Öte yandan Alevlik sorunu; Türkiye’nin, laisizmin gerçek bir laisizm olmasıyla da doğrudan bağlantılıdır. Çünkü Alevilerin üstündeki baskının kalkması, Alevi ve Sünnilerin devlet karşısında eşitlenmesi ve devletin dine karışmaması, Diyanet İşleri’nin kaldırılması ve devletin imamlar ve öteki din görevlilerine maaş ödemekten vazgeçmesi gibi talepler, gerçek laisizmin koşulu olan olmazsa olmazlarla bir ve aynı şeydir.

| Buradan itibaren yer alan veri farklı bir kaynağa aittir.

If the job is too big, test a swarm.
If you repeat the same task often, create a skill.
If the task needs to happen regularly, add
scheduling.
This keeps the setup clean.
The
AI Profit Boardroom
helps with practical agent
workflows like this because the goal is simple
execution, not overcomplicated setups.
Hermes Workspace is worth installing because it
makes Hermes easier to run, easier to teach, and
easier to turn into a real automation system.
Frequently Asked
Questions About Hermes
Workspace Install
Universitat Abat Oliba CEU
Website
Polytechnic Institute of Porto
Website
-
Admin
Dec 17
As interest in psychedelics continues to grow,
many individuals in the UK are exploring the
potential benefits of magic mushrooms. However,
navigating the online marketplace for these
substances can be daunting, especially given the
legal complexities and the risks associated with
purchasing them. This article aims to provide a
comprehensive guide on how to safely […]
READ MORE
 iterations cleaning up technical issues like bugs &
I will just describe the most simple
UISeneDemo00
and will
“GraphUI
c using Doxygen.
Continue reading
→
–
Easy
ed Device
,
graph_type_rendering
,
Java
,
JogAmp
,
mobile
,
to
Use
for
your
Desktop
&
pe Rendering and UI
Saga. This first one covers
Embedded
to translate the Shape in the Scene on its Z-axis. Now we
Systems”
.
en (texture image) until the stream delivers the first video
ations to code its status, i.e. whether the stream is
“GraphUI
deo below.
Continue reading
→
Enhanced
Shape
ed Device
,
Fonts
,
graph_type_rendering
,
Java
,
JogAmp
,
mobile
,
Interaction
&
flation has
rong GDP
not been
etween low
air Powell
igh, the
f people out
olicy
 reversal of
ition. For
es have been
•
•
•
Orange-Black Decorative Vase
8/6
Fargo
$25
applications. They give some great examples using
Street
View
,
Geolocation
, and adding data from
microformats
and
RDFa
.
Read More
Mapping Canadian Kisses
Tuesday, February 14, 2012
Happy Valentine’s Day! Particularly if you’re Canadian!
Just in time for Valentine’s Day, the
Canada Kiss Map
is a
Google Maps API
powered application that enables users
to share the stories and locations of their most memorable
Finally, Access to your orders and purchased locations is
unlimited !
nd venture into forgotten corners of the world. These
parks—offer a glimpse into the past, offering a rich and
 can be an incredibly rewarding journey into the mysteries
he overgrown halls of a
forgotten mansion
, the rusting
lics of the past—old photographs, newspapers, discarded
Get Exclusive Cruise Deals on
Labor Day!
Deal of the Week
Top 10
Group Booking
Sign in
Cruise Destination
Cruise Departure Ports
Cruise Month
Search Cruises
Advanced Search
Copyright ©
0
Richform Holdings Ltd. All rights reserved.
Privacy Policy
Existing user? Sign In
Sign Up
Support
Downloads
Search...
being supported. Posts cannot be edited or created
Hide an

Laisizmin demokrasinin ana bileşenlerinden biri olduğu düşünüldüğünde, Alevilerin inanç özgürlüğü sorununun Türkiye’de demokrasi mücadelesinin ana bileşenlerinden birisi olduğu gerçeği de anlaşılmış olur. Bir başka söyleyişle; Aleviler, kendi özgürlüklerini savunurken aslında laisizmi ve demokrasiyi de savunmaktadırlar. Demokrasi güçleri ise laisizmin gerçek temellerine oturtulmasını savunurken,Alevilerin inanç özgürlüğünü de savunmaktadırlar. Sorun, somut demokrasi mücadelesi alanında bu ölçüde birbirine bağlanmış bulunmaktadır.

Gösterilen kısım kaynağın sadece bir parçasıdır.